Волнуемый подобными мыслями, Твардовский уже вздыхал о потерянной жизни и рисовал себе иную будущность. Он решился идти другой дорогою и испытать все, чего не испытал до сих пор. В успехе он не сомневался; он знал, что свет склонится перед ним; и он уже принимал его любовно в свои объятия, — постилал ему розовое ложе. Но горько ошибался он, полагая, что можно пользоваться наслаждениями света в то время, когда мрачная половина жизни прошла и истратилась в труде и науке!..

И бросил Твардовский свои книги, и пустился в свет, уверенный, что проникнет в него сквозь призму наслаждений, как проникнул прежде взором любознательности в науку.
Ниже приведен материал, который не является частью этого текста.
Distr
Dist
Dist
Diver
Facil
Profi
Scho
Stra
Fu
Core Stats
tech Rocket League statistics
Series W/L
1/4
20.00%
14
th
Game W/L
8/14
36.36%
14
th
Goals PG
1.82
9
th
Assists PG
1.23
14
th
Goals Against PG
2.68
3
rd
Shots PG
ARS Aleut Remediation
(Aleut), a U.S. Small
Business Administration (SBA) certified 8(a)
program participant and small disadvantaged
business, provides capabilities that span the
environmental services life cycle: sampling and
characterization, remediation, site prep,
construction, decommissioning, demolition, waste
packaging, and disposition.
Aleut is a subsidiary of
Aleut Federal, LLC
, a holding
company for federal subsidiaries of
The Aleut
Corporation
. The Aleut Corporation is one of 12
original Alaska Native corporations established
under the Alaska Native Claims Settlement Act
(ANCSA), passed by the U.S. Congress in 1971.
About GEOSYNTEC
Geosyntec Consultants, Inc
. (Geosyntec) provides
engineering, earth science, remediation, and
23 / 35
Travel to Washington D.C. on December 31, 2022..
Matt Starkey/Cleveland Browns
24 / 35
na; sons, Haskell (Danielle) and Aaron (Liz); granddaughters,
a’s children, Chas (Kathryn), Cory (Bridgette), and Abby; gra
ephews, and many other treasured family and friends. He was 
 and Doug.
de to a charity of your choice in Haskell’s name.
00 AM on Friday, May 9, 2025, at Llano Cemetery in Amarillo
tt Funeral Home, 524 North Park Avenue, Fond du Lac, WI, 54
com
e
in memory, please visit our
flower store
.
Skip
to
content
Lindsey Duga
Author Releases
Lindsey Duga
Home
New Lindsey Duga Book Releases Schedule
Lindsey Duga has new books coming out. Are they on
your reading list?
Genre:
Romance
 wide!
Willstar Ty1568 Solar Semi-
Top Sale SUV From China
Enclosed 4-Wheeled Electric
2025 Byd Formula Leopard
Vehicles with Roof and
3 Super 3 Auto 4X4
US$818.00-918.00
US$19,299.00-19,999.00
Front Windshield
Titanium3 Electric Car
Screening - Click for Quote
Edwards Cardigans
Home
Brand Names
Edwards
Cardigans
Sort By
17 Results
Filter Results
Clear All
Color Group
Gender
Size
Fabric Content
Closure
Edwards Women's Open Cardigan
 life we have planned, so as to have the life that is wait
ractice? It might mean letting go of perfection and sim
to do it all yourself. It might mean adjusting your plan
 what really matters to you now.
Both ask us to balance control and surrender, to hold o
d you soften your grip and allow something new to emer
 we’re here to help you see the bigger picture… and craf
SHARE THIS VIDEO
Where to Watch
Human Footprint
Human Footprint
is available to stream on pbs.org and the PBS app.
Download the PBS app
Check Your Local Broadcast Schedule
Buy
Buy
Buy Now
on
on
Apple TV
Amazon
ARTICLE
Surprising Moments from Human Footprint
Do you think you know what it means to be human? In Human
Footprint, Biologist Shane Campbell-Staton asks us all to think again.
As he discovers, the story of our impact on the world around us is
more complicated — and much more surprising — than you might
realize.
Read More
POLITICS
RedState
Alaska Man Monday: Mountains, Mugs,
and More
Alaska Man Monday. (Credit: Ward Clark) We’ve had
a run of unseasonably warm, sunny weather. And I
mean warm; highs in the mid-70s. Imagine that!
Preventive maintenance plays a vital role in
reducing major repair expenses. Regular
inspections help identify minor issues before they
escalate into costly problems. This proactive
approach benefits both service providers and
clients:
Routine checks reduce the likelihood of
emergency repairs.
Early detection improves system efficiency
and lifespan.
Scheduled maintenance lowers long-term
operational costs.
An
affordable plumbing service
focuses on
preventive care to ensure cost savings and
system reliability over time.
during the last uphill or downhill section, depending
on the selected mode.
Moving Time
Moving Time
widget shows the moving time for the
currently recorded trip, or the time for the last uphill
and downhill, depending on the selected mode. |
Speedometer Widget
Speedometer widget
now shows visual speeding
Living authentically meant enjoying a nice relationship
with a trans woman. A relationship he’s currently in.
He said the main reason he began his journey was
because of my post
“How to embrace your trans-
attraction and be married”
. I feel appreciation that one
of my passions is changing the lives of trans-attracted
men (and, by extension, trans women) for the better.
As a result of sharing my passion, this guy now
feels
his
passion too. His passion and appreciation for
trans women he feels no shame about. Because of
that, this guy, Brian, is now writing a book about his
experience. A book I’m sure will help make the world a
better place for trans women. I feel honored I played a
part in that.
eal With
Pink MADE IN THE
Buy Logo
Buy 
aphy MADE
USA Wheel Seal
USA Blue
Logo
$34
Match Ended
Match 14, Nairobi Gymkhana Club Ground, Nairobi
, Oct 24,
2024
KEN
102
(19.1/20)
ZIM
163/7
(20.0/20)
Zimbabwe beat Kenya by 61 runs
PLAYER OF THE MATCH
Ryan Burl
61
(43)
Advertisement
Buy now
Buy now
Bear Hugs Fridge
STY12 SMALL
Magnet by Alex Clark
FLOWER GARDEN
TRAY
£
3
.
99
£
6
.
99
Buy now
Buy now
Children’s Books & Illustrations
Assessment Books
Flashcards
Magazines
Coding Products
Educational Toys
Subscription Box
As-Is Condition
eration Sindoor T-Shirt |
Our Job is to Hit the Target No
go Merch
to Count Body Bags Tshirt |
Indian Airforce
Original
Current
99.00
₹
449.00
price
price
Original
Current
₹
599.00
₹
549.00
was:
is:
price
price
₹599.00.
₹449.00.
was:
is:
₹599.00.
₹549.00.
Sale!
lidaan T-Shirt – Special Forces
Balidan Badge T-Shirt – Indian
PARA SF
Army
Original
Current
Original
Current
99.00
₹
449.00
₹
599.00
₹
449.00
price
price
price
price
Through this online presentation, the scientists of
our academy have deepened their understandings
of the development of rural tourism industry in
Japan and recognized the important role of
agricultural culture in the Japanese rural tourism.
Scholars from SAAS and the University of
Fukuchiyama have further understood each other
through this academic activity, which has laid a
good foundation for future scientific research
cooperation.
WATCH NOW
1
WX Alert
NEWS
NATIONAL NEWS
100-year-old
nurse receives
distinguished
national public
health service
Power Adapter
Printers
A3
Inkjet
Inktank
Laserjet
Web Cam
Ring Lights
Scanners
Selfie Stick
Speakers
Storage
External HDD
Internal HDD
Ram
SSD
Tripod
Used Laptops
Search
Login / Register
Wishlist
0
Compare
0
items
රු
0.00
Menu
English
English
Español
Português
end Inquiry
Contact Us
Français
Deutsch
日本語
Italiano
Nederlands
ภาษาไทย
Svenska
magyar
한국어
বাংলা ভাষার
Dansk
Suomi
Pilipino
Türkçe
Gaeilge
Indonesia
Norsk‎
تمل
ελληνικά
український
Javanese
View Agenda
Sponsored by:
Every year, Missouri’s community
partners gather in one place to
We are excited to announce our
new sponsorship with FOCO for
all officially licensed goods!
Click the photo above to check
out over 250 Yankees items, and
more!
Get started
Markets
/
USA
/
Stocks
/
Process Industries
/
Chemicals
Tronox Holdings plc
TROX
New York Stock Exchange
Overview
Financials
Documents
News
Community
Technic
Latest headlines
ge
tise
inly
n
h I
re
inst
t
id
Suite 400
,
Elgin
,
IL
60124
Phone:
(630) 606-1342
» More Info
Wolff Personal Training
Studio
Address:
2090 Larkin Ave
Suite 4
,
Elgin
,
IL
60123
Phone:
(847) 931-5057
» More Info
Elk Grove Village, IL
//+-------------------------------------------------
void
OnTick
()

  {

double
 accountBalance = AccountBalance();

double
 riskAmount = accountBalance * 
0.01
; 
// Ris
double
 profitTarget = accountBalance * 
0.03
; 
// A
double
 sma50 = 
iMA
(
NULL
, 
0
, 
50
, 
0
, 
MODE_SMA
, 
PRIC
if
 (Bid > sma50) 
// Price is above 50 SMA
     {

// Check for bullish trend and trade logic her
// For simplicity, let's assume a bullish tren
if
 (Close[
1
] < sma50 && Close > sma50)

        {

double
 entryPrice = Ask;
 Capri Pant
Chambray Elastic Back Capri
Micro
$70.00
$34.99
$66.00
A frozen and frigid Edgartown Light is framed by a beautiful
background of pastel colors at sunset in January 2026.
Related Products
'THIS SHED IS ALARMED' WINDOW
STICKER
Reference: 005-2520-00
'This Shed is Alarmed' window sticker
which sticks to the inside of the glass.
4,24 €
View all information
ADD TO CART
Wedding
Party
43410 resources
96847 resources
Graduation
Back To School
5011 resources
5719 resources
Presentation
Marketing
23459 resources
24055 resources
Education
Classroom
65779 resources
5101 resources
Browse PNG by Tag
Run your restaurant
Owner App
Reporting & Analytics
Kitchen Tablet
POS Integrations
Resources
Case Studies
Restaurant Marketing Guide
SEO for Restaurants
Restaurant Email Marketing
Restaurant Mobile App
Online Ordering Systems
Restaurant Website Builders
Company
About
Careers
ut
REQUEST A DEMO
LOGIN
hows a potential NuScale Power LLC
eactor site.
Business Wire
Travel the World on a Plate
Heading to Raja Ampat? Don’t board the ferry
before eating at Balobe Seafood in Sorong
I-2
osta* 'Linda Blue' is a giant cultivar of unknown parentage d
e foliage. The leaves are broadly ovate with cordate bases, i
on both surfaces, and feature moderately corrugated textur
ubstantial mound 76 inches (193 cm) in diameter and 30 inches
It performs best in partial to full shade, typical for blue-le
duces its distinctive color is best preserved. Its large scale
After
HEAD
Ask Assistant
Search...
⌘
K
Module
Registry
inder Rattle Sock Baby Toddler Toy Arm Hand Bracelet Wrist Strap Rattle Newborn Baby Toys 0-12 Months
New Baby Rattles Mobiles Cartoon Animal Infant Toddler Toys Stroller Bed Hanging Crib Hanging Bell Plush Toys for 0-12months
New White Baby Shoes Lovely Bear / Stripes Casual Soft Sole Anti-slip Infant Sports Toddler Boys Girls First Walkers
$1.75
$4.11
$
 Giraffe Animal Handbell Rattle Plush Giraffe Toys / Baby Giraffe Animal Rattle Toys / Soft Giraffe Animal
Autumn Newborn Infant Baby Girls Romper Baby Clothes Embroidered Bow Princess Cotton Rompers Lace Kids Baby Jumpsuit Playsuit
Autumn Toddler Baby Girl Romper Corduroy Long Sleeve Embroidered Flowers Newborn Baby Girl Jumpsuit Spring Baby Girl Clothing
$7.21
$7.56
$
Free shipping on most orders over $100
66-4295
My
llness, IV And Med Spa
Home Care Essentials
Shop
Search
Когда он взглянул на этот свет, перед ним открылся новый, совершенно незнакомый ему мир. До сих пор глаз мудреца видел только скелет света, а надобно было любить и быть любимым, чтобы заметить движение, жизнь и душу этого света. Теперь каждый предмет представлялся ему иначе, и тогда только, когда он во всем начал искать пользы или наслаждения, тогда только открылась перед ним прелестная, роскошная— сторона света. Но в то же время внутреннее чувство шептало ему, что он уже устарел для света, что органы его слишком слабы и истощены, чтобы, подобно другим, пользоваться наслаждениями жизни. Раздраженные чувства его напрасно порывались к деятельности; его положение похоже было на положение разбитого параличом, пустившегося в танцы. Грустно было его положение, а еще грустнее мысли* которые оно возбуждало.